Il a donc eu la gentillesse de me décharger de la tâche pénible de l’interrogatoire, qui aurait donné quelque chose comme : « Vaneigem, êtes-vous athée ? etc. »
Il a heureusement convenu de développer lui-même cet « Intact de Dieu ». La gageure lui plaisait. Quelques semaines, entrecoupées de mille autres choses, et son texte arrivait sur mon écran.
En plus, cadeau somptueux, Raoul Vaneigem joignait à son texte, une chanson et une photo.

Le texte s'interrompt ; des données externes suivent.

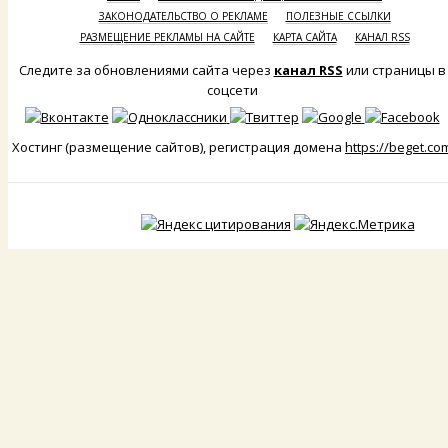
ЗАКОНОДАТЕЛЬСТВО О РЕКЛАМЕ
ПОЛЕЗНЫЕ ССЫЛКИ
РАЗМЕЩЕНИЕ РЕКЛАМЫ НА САЙТЕ
КАРТА САЙТА
КАНАЛ RSS
Следите за обновлениями сайта через
канал RSS
или страницы в
соцсети
Хостинг (размещение сайтов), регистрация домена
https://beget.co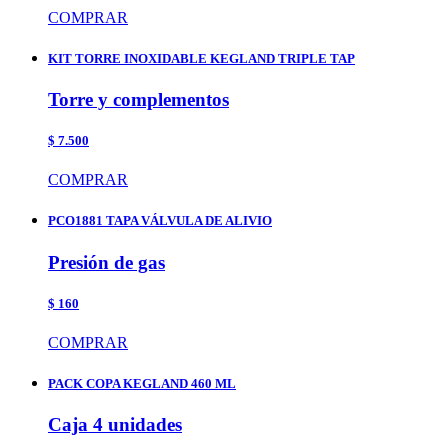
COMPRAR
KIT TORRE INOXIDABLE KEGLAND TRIPLE TAP
Torre y complementos
$ 7.500
COMPRAR
PCO1881 TAPA VÁLVULA DE ALIVIO
Presión de gas
$ 160
COMPRAR
PACK COPA KEGLAND 460 ML
Caja 4 unidades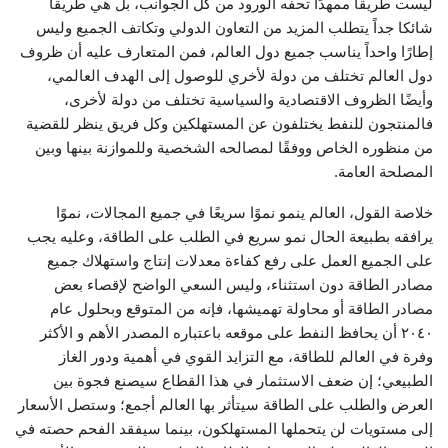
ليست طريقا ممهدًا تحفه الورود من كل الجوانب، بل هي طريقا
شائكا جداً يتطلب المزيد من التعاون الدولي وتكاتف الجميع وليس
إطارًا واحداً يناسب جميع دول العالم، فمن المتعارف عليه أن ظروف
دول العالم تختلف من دولة لأخري للوصول إلى الهدف العالمي،
وأيضًا الظروف الاقتصادية والسياسية تختلف من دولة لأخرى،
فالمنتجون للنفط يختلفون عن المستهلكين وكل فريق ينظر للقضية
من منظوره الخاص ووفقًا لمصالحه الشخصية وللموازنة بينها وبين
المصلحة العامة.
خلاصة القول، العالم ينمو نموًا سريعًا في جميع المجالات، نموًا
يرافقه بطبيعة الحال نمو سريع في الطلب على الطاقة، وعليه يجب
على الجميع العمل على رفع كفاءة معدلات إنتاج واستهلاك جميع
مصادر الطاقة دون استثناء، وليس السعي الواضح لإقصاء بعض
مصادر الطاقة أو محاولة تهميشها، فإنه من المتوقع وبحلول عام
٢٠٤٠ أن يحافظ النفط على موقعه باعتباره المصدر الأهم و الأكثر
وفرة في العالم للطاقة، مع التزايد القوي في أهمية ودور الغاز
الطبيعي؛ إن ضعف الاستثمار في هذا القطاع سيصنع فجوة بين
العرض والطلب على الطاقة سيتأثر بها العالم أجمع؛ وستصل الأسعار
إلى مستويات لن يتحملها المستهلكون، بينما سيفقد الفحم حصته في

Mais une chanson nécessite un texte qu’il faut pouvoir lire ; il serait donc aussi bien d’aller voir « La vie s’écoule, la vie s’enfuit » dans les Chansons contre la Guerre, où on trouve la chanson et des versions en italien, grec, espagnol, portugais, allemand, anglais.
Toute définition m’insupporte. Pour la simple raison qu’elle réduit la complexité du vivant à un cadre et lui assigne l’étiquette d’un objet à ranger. C’est de cette réticence que participe ma répugnance à me proclamer athée.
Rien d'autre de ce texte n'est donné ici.